There is one other important principle you may want to keep in mind when taking on a new learning challenge: testing works. Our school systems are built around exams at the end of the year that test your progress and potentially set you up for your later life. Although the high-pressure, now-or-never nature of exam grading has its painful downsides, you do learn more effectively by being tested. Imagine the following two scenarios:
Scenario 1: I give you a list of words to remember, and give you a couple of seconds per word to study them. 1 minute later, I repeat this exact study session. Finally, 5 minutes later, I run through these same two study sessions again with you.
Scenario 2: This starts the same way as Scenario 1 with a study session. But 1 minute later, instead of a repeat study session, I test you on the words, asking you to recall as many as you can. Finally, 5 minutes later, I run through the same study and test sessions again with you.
If I gave you an exam 2 days after each of the scenarios, testing how many words you could recall from the study list, the second scenario would likely provide you with the best performance. This is referred to as the testing effect in experimental psychology. Testing leads to more effortful processing of study material and stronger elaboration on the meaning of words. These positive benefits outweigh the advantage of seeing material for a longer time with additional study sessions.
So restudying alone seems like a mistake, but students often add to their woe by also cramming their study material into the last couple of days before a big exam. This style of massed study performs worse than spacing out your study sessions. If you really want to remember something over the long term, you should separate your study sessions of the material by days or even weeks.
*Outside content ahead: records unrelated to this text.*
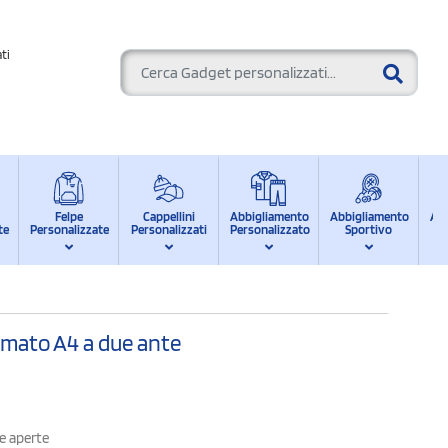
ti
Felpe
Cappellini
Abbigliamento
Abbigliamento
Ab
te
Personalizzate
Personalizzati
Personalizzato
Sportivo
d
rmato A4 a due ante
e aperte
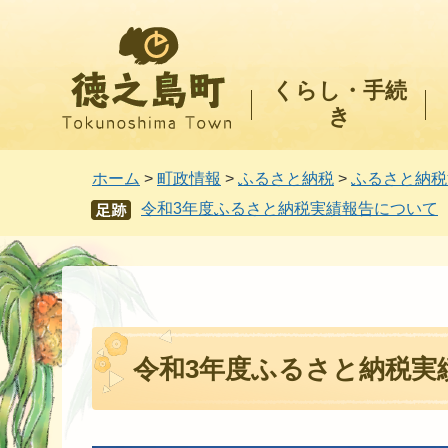
徳之島町
くらし・手続
き
ホーム
>
町政情報
>
ふるさと納税
>
ふるさと納税
令和3年度ふるさと納税実績報告について
あし
あと
令和3年度ふるさと納税実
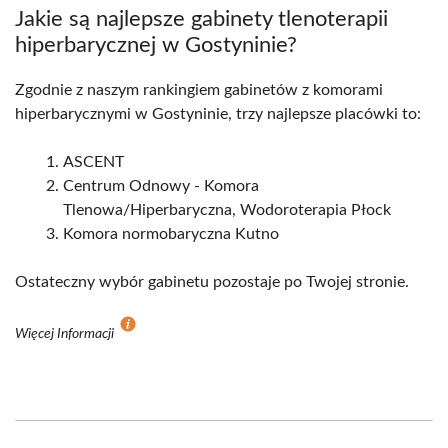
Jakie są najlepsze gabinety tlenoterapii
hiperbarycznej w Gostyninie?
Zgodnie z naszym rankingiem gabinetów z komorami
hiperbarycznymi w Gostyninie, trzy najlepsze placówki to:
ASCENT
Centrum Odnowy - Komora
Tlenowa/Hiperbaryczna, Wodoroterapia Płock
Komora normobaryczna Kutno
Ostateczny wybór gabinetu pozostaje po Twojej stronie.
Więcej Informacji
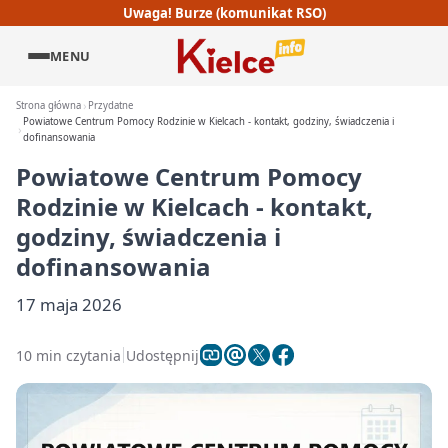
Uwaga! Burze (komunikat RSO)
MENU
Strona główna
Przydatne
Powiatowe Centrum Pomocy Rodzinie w Kielcach - kontakt, godziny, świadczenia i
dofinansowania
Powiatowe Centrum Pomocy
Rodzinie w Kielcach - kontakt,
godziny, świadczenia i
dofinansowania
17 maja 2026
10 min czytania
Udostępnij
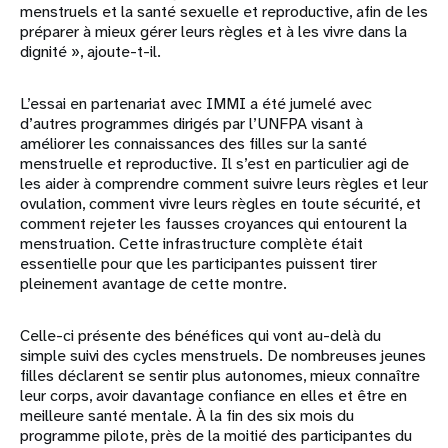
menstruels et la santé sexuelle et reproductive, afin de les
préparer à mieux gérer leurs règles et à les vivre dans la
dignité », ajoute-t-il.
L’essai en partenariat avec IMMI a été jumelé avec
d’autres programmes dirigés par l’UNFPA visant à
améliorer les connaissances des filles sur la santé
menstruelle et reproductive. Il s’est en particulier agi de
les aider à comprendre comment suivre leurs règles et leur
ovulation, comment vivre leurs règles en toute sécurité, et
comment rejeter les fausses croyances qui entourent la
menstruation. Cette infrastructure complète était
essentielle pour que les participantes puissent tirer
pleinement avantage de cette montre.
Celle-ci présente des bénéfices qui vont au-delà du
simple suivi des cycles menstruels. De nombreuses jeunes
filles déclarent se sentir plus autonomes, mieux connaître
leur corps, avoir davantage confiance en elles et être en
meilleure santé mentale. À la fin des six mois du
programme pilote, près de la moitié des participantes du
Give yourself a chance to process the material and consolidate your memories before jumping into another revision session. With cramming in quick succession, your brain is likely to habituate to your notes and become less effective at reinforcing existing connections.
Learning helps us to succeed and lead happier lives. It drives positive academic and career progress, along with a more fulfilling sense of accomplishment in everyday life. Whether we are trying to learn a new language, a new sport, or something new in history class, there are specific things we can do to make it easier for ourselves. Motivation is undoubtedly a major player in our ability to learn something new, but understanding how our brain facilitates learning can also give us an extra nudge towards success. So go ahead and get learning. But save yourself some pain by doing it the easy way.